What is expected:
Print, exactly as given, each line of the data from the line containing "não vai, mas há, aqui e ali, situações" up to and including its last line.

[Collection entries]

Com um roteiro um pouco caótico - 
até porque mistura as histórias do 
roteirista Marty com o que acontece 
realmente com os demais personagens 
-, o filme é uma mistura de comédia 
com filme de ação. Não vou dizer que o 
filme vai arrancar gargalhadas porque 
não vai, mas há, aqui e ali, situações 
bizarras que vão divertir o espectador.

Result for this task:
não vai, mas há, aqui e ali, situações 
bizarras que vão divertir o espectador.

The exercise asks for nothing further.